This is a cross-post to the question I asked at MSE.
Let $A \in M_4(\mathbb R)$ and $A = (e_2, x, e_4, y)$ where $e_2, e_4$ are standard basis in $\mathbb R^4$ and $x,y$ are undetermined variables. Let $\phi, \psi: M_4(\mathbb R) \to \mathbb R^4$ be linear maps defined by \begin{align*} &\phi: B \mapsto (AB-BA) e_1, \\ &\psi: B \mapsto (AB-BA)e_3. \end{align*} Let $S$ be the intersection of kernels of the two linear maps, i.e., $S :=\text{ker}(\phi) \cap \text{ker}{\psi}$. In other words, the elements in $S \cap GL_4(\mathbb R)$ would preserve the structure of first and third columns of $A$ by conjugation, i.e., $(B^{-1}AB) e_1 = e_2, (B^{-1}AB)e_3 = e_4$ for $B \in S \cap GL_4(\mathbb R)$. I would like to determine:
- whether there exists $A$ (we can freely choose $x, y$) such that $S \cap GL_4(\mathbb R)$ has precisely two connected components or precisely one component.
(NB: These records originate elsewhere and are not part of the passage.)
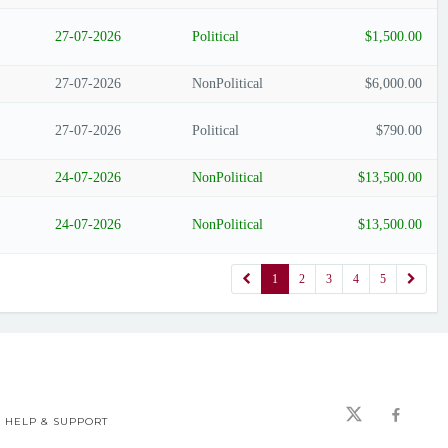
27-07-2026
Political
$1,500.00
27-07-2026
NonPolitical
$6,000.00
27-07-2026
Political
$790.00
24-07-2026
NonPolitical
$13,500.00
24-07-2026
NonPolitical
$13,500.00
1
2
3
4
5
HELP & SUPPORT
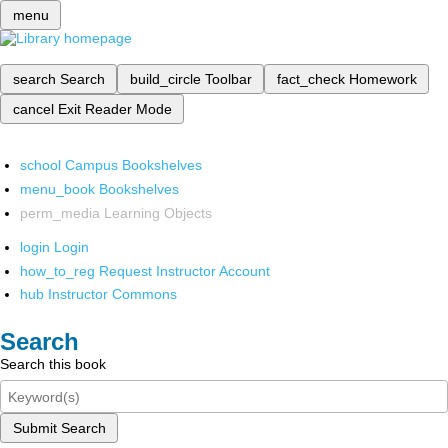
menu
search
Search
build_circle
Toolbar
fact_check
Homework
cancel
Exit Reader Mode
school
Campus Bookshelves
menu_book
Bookshelves
perm_media
Learning Objects
login
Login
how_to_reg
Request Instructor Account
hub
Instructor Commons
Search
Search this book
Submit Search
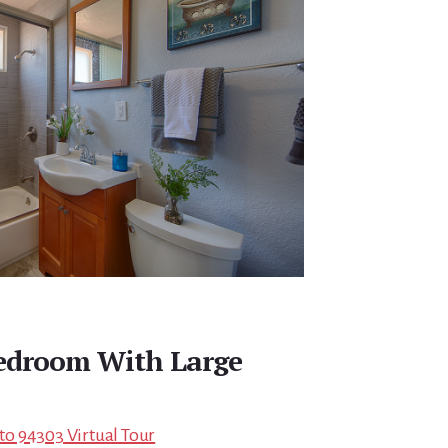
edroom With Large
lto 94303 Virtual Tour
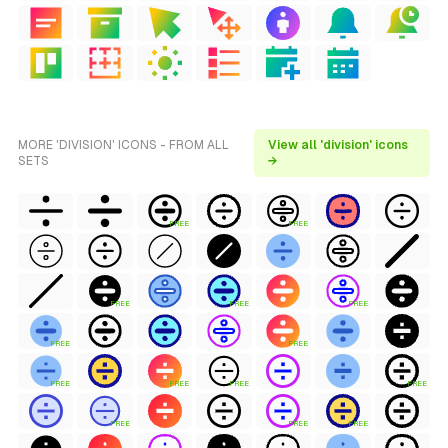
MORE 'DIVISION' ICONS - FROM ALL
View all 'division' icons
SETS
→
FREE
FREE
FREE
FREE
FREE
FREE
FREE
FREE
FREE
FREE
FREE
FREE
FREE
FREE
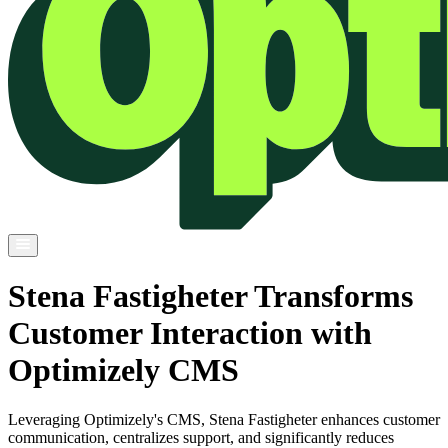
Stena Fastigheter Transforms
Customer Interaction with
Optimizely CMS
Leveraging Optimizely's CMS, Stena Fastigheter enhances customer
communication, centralizes support, and significantly reduces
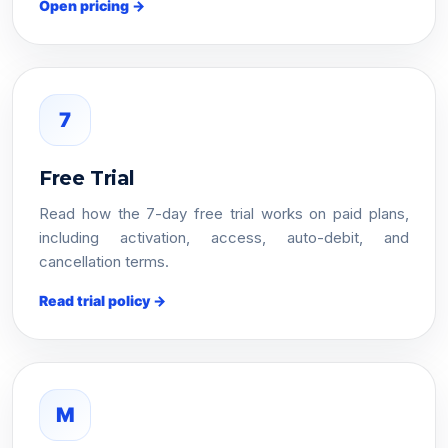
Open pricing →
7
Free Trial
Read how the 7-day free trial works on paid plans,
including activation, access, auto-debit, and
cancellation terms.
Read trial policy →
M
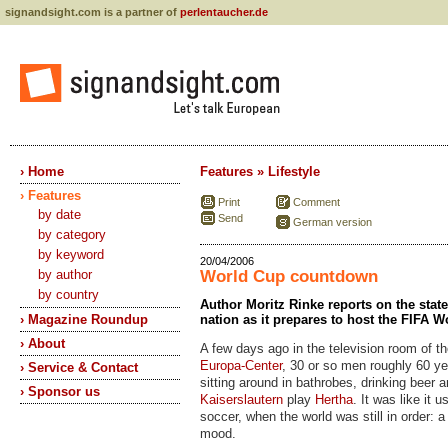
signandsight.com is a partner of
perlentaucher.de
› Home
Features » Lifestyle
› Features
Print
Comment
by date
Send
German version
by category
by keyword
20/04/2006
by author
World Cup countdown
by country
Author Moritz Rinke reports on the stat
› Magazine Roundup
nation as it prepares to host the FIFA 
› About
A few days ago in the television room of t
Europa-Center
, 30 or so men roughly 60 ye
› Service & Contact
sitting around in bathrobes, drinking beer 
› Sponsor us
Kaiserslautern
play
Hertha
. It was like it 
soccer, when the world was still in order: 
mood.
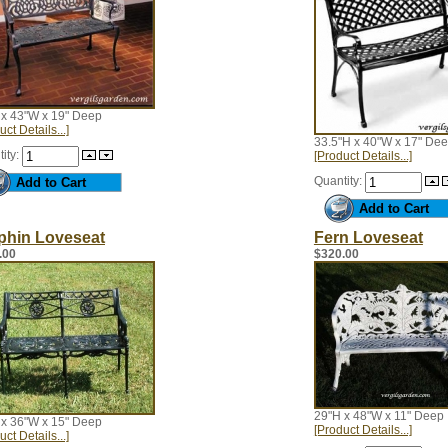
 x 43"W x 19" Deep
uct Details...]
33.5"H x 40"W x 17" De
ity:
[Product Details...]
Quantity:
phin Loveseat
Fern Loveseat
.00
$320.00
29"H x 48"W x 11" Deep
 x 36"W x 15" Deep
[Product Details...]
uct Details...]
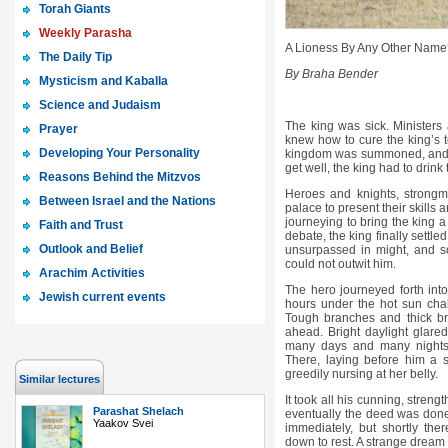
Torah Giants
Weekly Parasha
A Lioness By Any Other Name
The Daily Tip
By Braha Bender
Mysticism and Kaballa
Science and Judaism
The king was sick. Ministers
Prayer
knew how to cure the king’s te
Developing Your Personality
kingdom was summoned, and a 
get well, the king had to drink 
Reasons Behind the Mitzvos
Heroes and knights, strongm
Between Israel and the Nations
palace to present their skills 
journeying to bring the king a
Faith and Trust
debate, the king finally settled
Outlook and Belief
unsurpassed in might, and so
could not outwit him.
Arachim Activities
The hero journeyed forth into
Jewish current events
hours under the hot sun cha
Tough branches and thick br
ahead. Bright daylight glared
many days and many nights, 
There, laying before him a 
greedily nursing at her belly.
Similar lectures
It took all his cunning, strengt
Parashat Shelach
eventually the deed was done
Yaakov Svei
immediately, but shortly the
down to rest. A strange dream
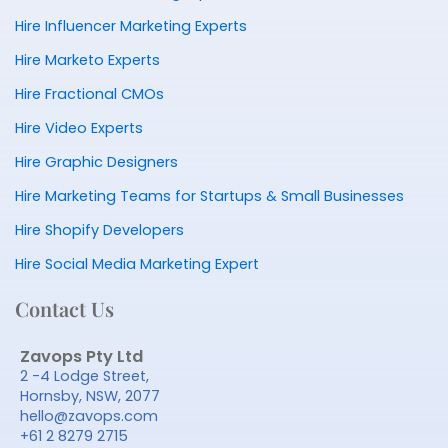
Hire Influencer Marketing Experts
Hire Marketo Experts
Hire Fractional CMOs
Hire Video Experts
Hire Graphic Designers
Hire Marketing Teams for Startups & Small Businesses
Hire Shopify Developers
Hire Social Media Marketing Expert
Contact Us
Zavops Pty Ltd
2 -4 Lodge Street,
Hornsby, NSW, 2077
hello@zavops.com
+61 2 8279 2715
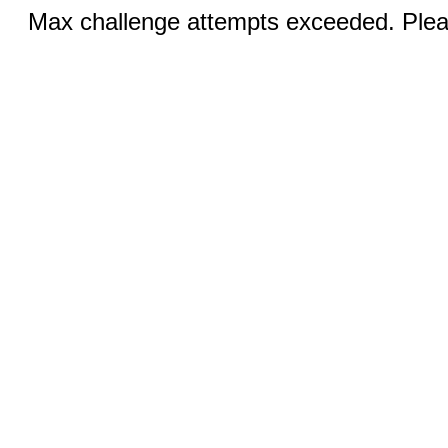
Max challenge attempts exceeded. Pleas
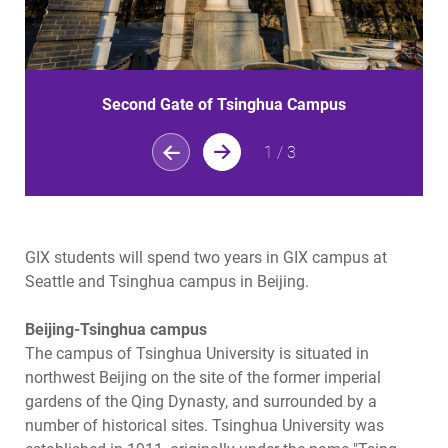
Second Gate of Tsinghua Campus
1
/
3
GIX students will spend two years in GIX campus at
Seattle and Tsinghua campus in Beijing.
Beijing-Tsinghua campus
The campus of Tsinghua University is situated in
northwest Beijing on the site of the former imperial
gardens of the Qing Dynasty, and surrounded by a
number of historical sites. Tsinghua University was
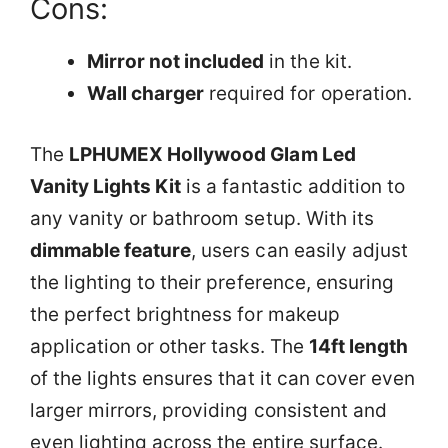
Cons:
Mirror not included
in the kit.
Wall charger
required for operation.
The
LPHUMEX Hollywood Glam Led
Vanity Lights Kit
is a fantastic addition to
any vanity or bathroom setup. With its
dimmable feature
, users can easily adjust
the lighting to their preference, ensuring
the perfect brightness for makeup
application or other tasks. The
14ft length
of the lights ensures that it can cover even
larger mirrors, providing consistent and
even lighting across the entire surface.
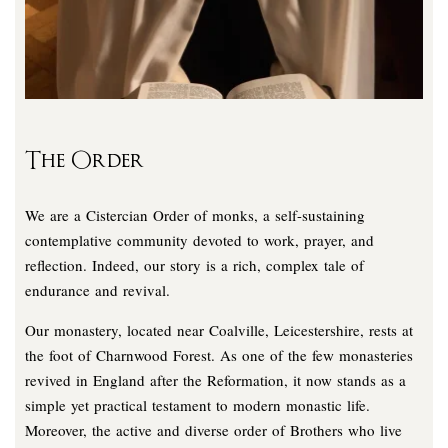
The Order
We are a Cistercian Order of monks, a self-sustaining
contemplative community devoted to work, prayer, and
reflection. Indeed, our story is a rich, complex tale of
endurance and revival.
Our monastery, located near Coalville, Leicestershire, rests at
the foot of Charnwood Forest. As one of the few monasteries
revived in England after the Reformation, it now stands as a
simple yet practical testament to modern monastic life.
Moreover, the active and diverse order of Brothers who live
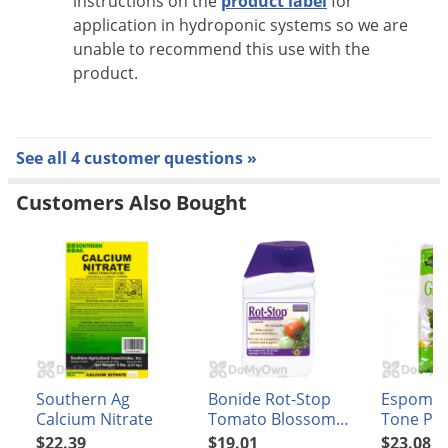
instructions on the
product label
for
application in hydroponic systems so we are
unable to recommend this use with the
product.
See all 4 customer questions »
Customers Also Bought
Southern Ag
Bonide Rot-Stop
Espoma 
Calcium Nitrate
Tomato Blossom
Tone Pla
End Rot
4 8 lb
$22.39
$19.01
$23.08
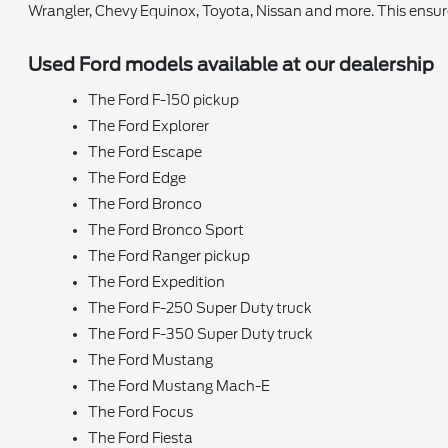
Wrangler, Chevy Equinox, Toyota, Nissan and more. This ensu
Used Ford models available at our dealership
The Ford F-150 pickup
The Ford Explorer
The Ford Escape
The Ford Edge
The Ford Bronco
The Ford Bronco Sport
The Ford Ranger pickup
The Ford Expedition
The Ford F-250 Super Duty truck
The Ford F-350 Super Duty truck
The Ford Mustang
The Ford Mustang Mach-E
The Ford Focus
The Ford Fiesta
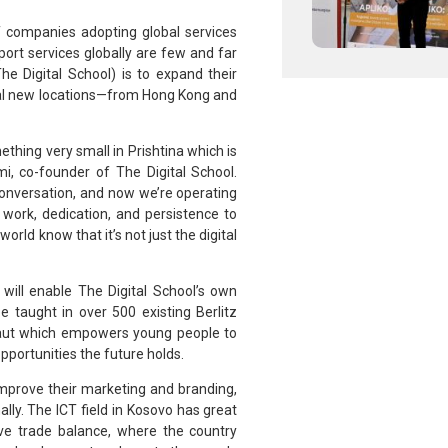
 companies adopting global services
rt services globally are few and far
he Digital School) is to expand their
ial new locations—from Hong Kong and
thing very small in Prishtina which is
i, co-founder of The Digital School.
a conversation, and now we’re operating
work, dedication, and persistence to
orld know that it’s not just the digital
S
will enable The Digital School’s own
be taught in over 500 existing Berlitz
rnaut which empowers young people to
pportunities the future holds.
mprove their marketing and branding,
lly. The ICT field in Kosovo has great
ive trade balance, where the country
- If there exists $A$, such that $\{V^{-1} A V: V \in S \cap GL_4(\mathbb R)\}$ is connected.
Edit: If the intersection only have one component, then the $2^{\text{nd}}$ question is immediate. Or if $A$ has two components but with a real eigenvalue, then $2$ should hold too. However, it is possible question $2$ can be solve directly which I could not see.